Important tolerability benefits for Arimadex over tamoxifen were demonstrated at the major analysis presented last year. A further 7 months’ updated data now confirm that these differences have been maintained. The benefits of Arimadex include a reduced risk of endometrial cancer (0.1% Arimadex vs 0.7% tamoxifen), vaginal bleeding (4.8% vs 8.7%) and discharge (3.0% vs 12.2%), cerebrovascular events (1.1% vs 2.3%), thromboembolic events (2.2% vs 3.8%), and hot flushes (35.0% vs 40.3%).

As with the major analysis, the tamoxifen-treated group did show tolerability benefits in terms of musculoskeletal disorders (30.3% Arimadex vs 23.7% tamoxifen) and fractures (7.1% Arimadex vs 4.4% tamoxifen).

Reassuringly though, the 7 months’ additional follow-up data show that the higher risk of fractures with Arimadex over tamoxifen observed in the first analysis does not appear to be increasing over time.

The overall tolerability benefits shown for Arimadex over tamoxifen are particularly reassuring because in the adjuvant setting women typically take treatments for long periods of time. At the time of this additional 7 month safety update, women in the ATAC trial had been taking therapy for an average of over 3 years.
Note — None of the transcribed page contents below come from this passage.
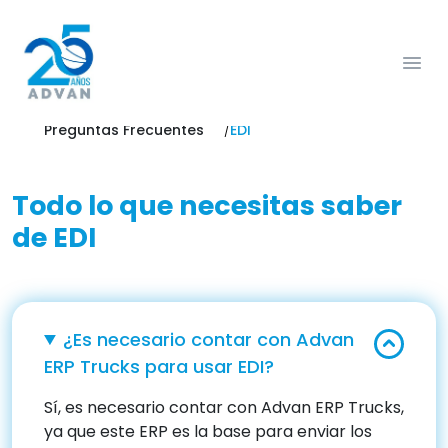
Preguntas Frecuentes
EDI
Todo lo que necesitas saber
de EDI
¿Es necesario contar con Advan
ERP Trucks para usar EDI?
Sí, es necesario contar con Advan ERP Trucks,
ya que este ERP es la base para enviar los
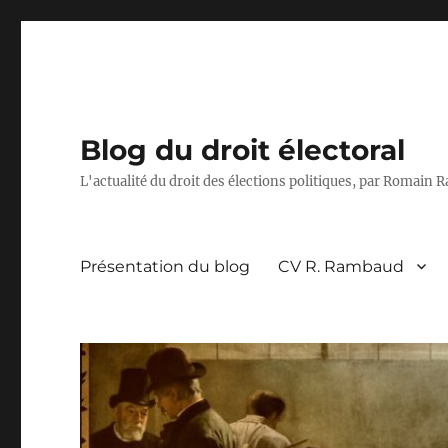
Blog du droit électoral
L'actualité du droit des élections politiques, par Romain
Présentation du blog
CV R. Rambaud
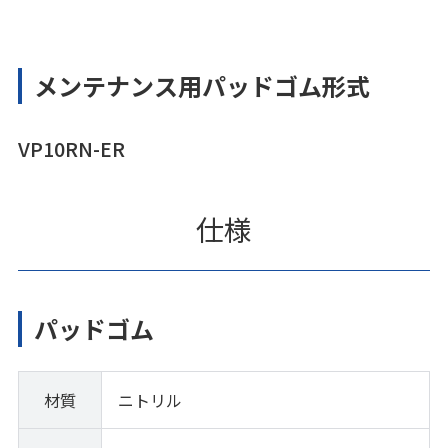
メンテナンス用パッドゴム形式
VP10RN-ER
仕様
パッドゴム
材質
ニトリル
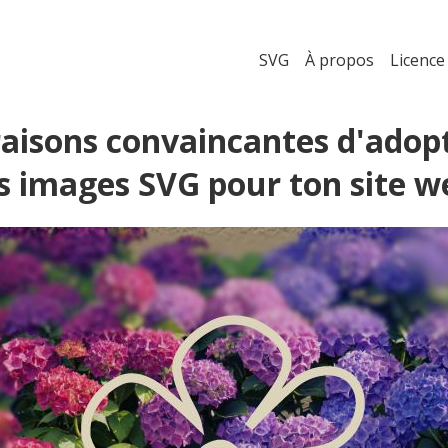
SVG
À propos
Licence
raisons convaincantes d'adop
es images SVG pour ton site w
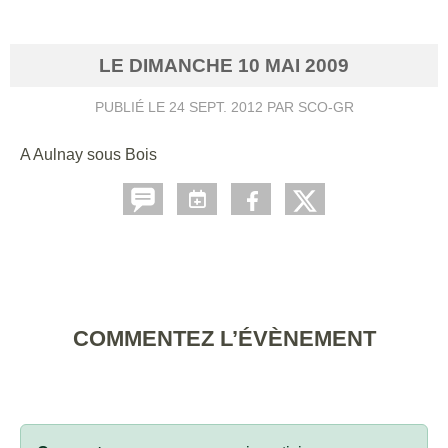
LE
DIMANCHE
10
MAI
2009
PUBLIÉ LE
24 SEPT. 2012
PAR SCO-GR
A Aulnay sous Bois
COMMENTEZ L’ÉVÈNEMENT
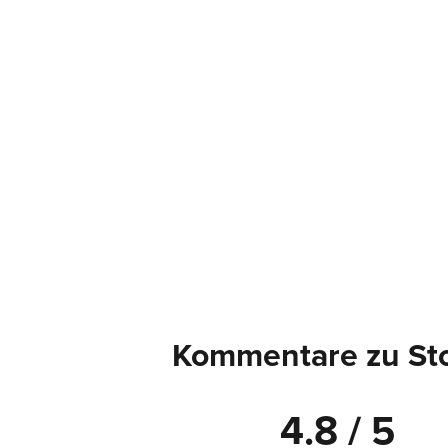
Kommentare zu Sto
4.8 / 5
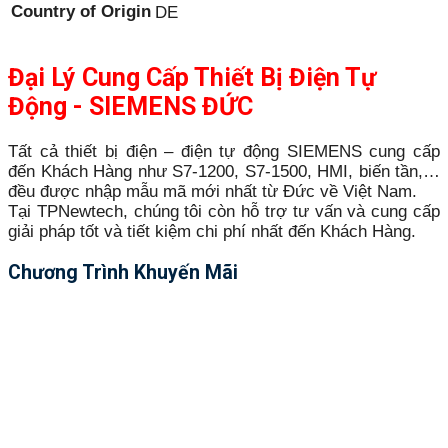
Country of Origin
DE
Đại Lý Cung Cấp Thiết Bị Điện Tự
Động - SIEMENS ĐỨC
Tất cả thiết bị điện – điện tự động SIEMENS cung cấp
đến Khách Hàng như S7-1200, S7-1500, HMI, biến tần,…
đều được nhập mẫu mã mới nhất từ Đức về Việt Nam.
Tại TPNewtech, chúng tôi còn hỗ trợ tư vấn và cung cấp
giải pháp tốt và tiết kiệm chi phí nhất đến Khách Hàng.
Chương Trình Khuyến Mãi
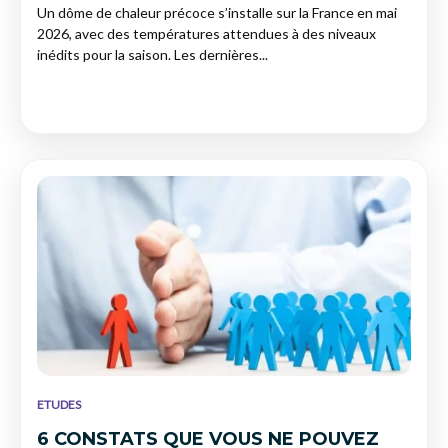
Un dôme de chaleur précoce s’installe sur la France en mai
2026, avec des températures attendues à des niveaux
inédits pour la saison. Les dernières...
ETUDES
6 CONSTATS QUE VOUS NE POUVEZ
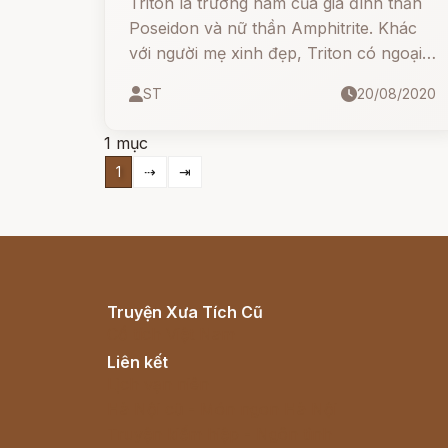
Triton là trưởng nam của gia đình thần
Poseidon và nữ thần Amphitrite. Khác
với người mẹ xinh đẹp, Triton có ngoại
hình thật kỳ dị: mình người và có tới hai
ST
20/08/2020
đuôi rắn, da sần sùi như vỏ sò, tay
chân tựa ba ba, lại có mang cá, miệng
1 mục
rộng và răng nhọn hoắt.
1
⇢
⇥
Truyện Xưa Tích Cũ
Cổ tích Việt Nam
Liên kết
Lịch vạn niên
Hà Nội cũ - Món ngon Hà Nội
Truyện kiếm hiệp - Ngôn tình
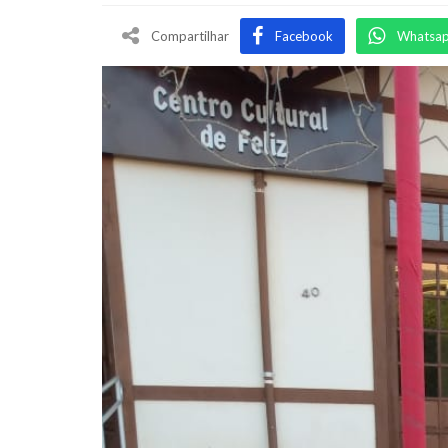
Compartilhar
Facebook
Whatsa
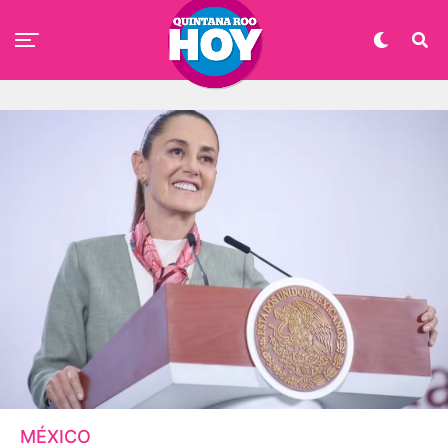
MÉXICO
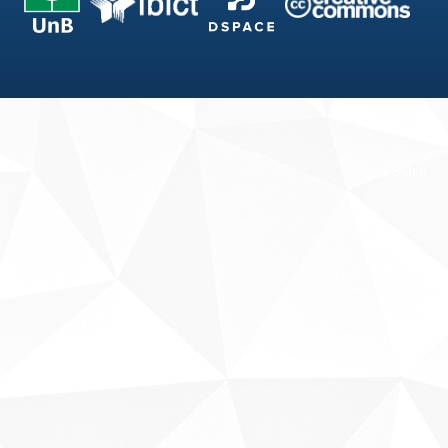
Fale conosco
Sobre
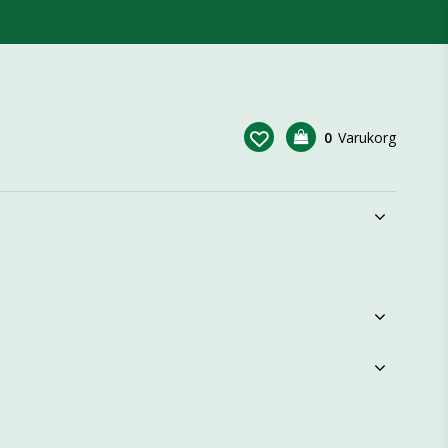
0
Varukorg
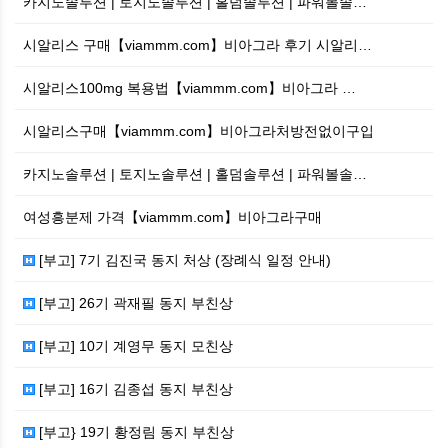
카지노솔루션 | 토지노솔루션 | 홀덤솔루션 | 파워볼솔…
시알리스 구매【viammm.com】비아그라 후기 시알리…
시알리스100mg 복용법【viammm.com】비아그라 …
시알리스구매【viammm.com】비아그라처방전없이구입
카지노솔루션 | 토지노솔루션 | 홀덤솔루션 | 파워볼솔…
여성흥분제 가격【viammm.com】비아그라구매
[부고] 7기 김진국 동지 처상 (장례식 일정 안내)
[부고] 26기 곽재필 동지 부친상
[부고] 10기 계영무 동지 모친상
[부고] 16기 김종섭 동지 부친상
[부고} 19기 황정림 동지 부친상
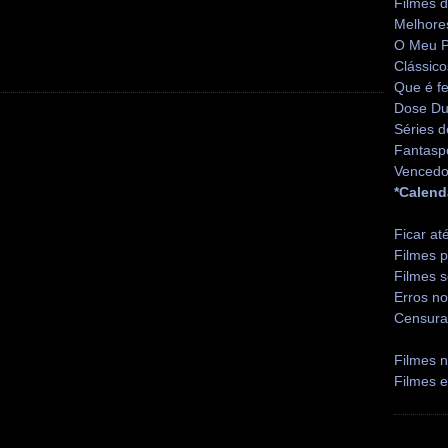
Filmes 
Melhore
O Meu P
Clássico
Que é fe
Dose Du
Séries d
Fantasp
Vencedo
*Calend
Ficar at
Filmes p
Filmes s
Erros no
Censura
Filmes n
Filmes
Together with the efficacy update, these data confirm the superior risk: benefit ratio for Arimadex versus tamoxifen, as seen in the major analysis.

Remarking on the updated ATAC analyses, Professor Jeffrey Tobias, ATAC investigator and consultant oncologist at University College Hospital, London, commented, ‘News from last year’s analysis was very encouraging, but we have been waiting for data on longer-term benefits. Now, from these latest results, it really does look likely that anastrozole (Arimadex) will prove to be a better drug than tamoxifen, the most widely used hormonal treatment for over 20 years, and we are still noting far fewer troublesome side-effects’.